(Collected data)

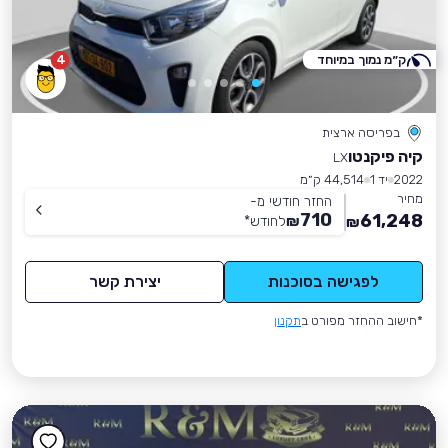
ק״מ נמוך במיוחד
4
בפריסה ארצית
קיה פיקנטו
LX
2022
יד 1
44,514 ק״מ
מחיר
החזר חודשי מ-
710
61,248
₪
לחודש
*
₪
לפגישה בסוכנות
יצירת קשר
*חישוב ההחזר מפורט ב
תקנון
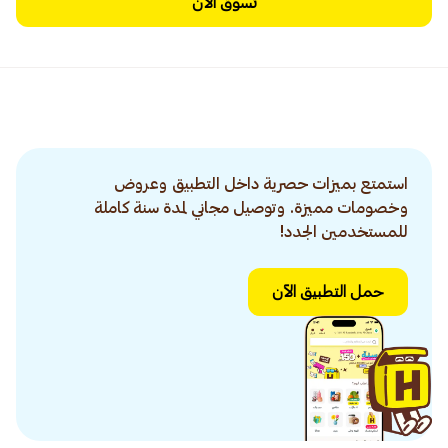
تسوق الآن
استمتع بميزات حصرية داخل التطبيق وعروض
وخصومات مميزة. وتوصيل مجاني لمدة سنة كاملة
للمستخدمين الجدد!
حمل التطبيق الآن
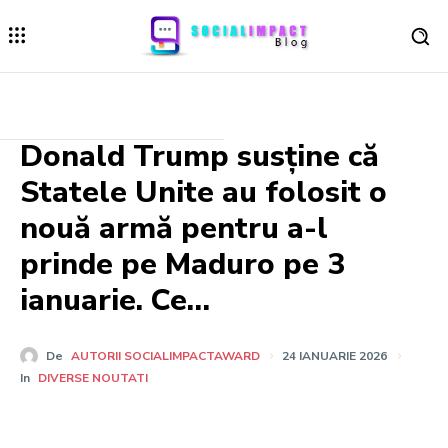
Donald Trump susține că
Statele Unite au folosit o
nouă armă pentru a-l
prinde pe Maduro pe 3
ianuarie. Ce…
De
AUTORII SOCIALIMPACTAWARD
24 IANUARIE 2026
In
DIVERSE NOUTATI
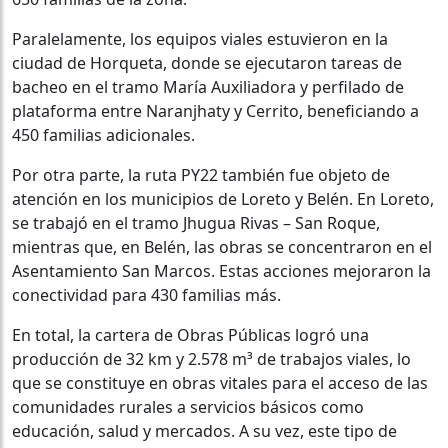
Paralelamente, los equipos viales estuvieron en la
ciudad de Horqueta, donde se ejecutaron tareas de
bacheo en el tramo María Auxiliadora y perfilado de
plataforma entre Naranjhaty y Cerrito, beneficiando a
450 familias adicionales.
Por otra parte, la ruta PY22 también fue objeto de
atención en los municipios de Loreto y Belén. En Loreto,
se trabajó en el tramo Jhugua Rivas – San Roque,
mientras que, en Belén, las obras se concentraron en el
Asentamiento San Marcos. Estas acciones mejoraron la
conectividad para 430 familias más.
En total, la cartera de Obras Públicas logró una
producción de 32 km y 2.578 m³ de trabajos viales, lo
que se constituye en obras vitales para el acceso de las
comunidades rurales a servicios básicos como
educación, salud y mercados. A su vez, este tipo de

[HOW TO COMPLETE THIS TASK]: Show every line of the data that includes the string "familias".

[RESPONSE BELOW]:
450 familias adicionales.
conectividad para 430 familias más.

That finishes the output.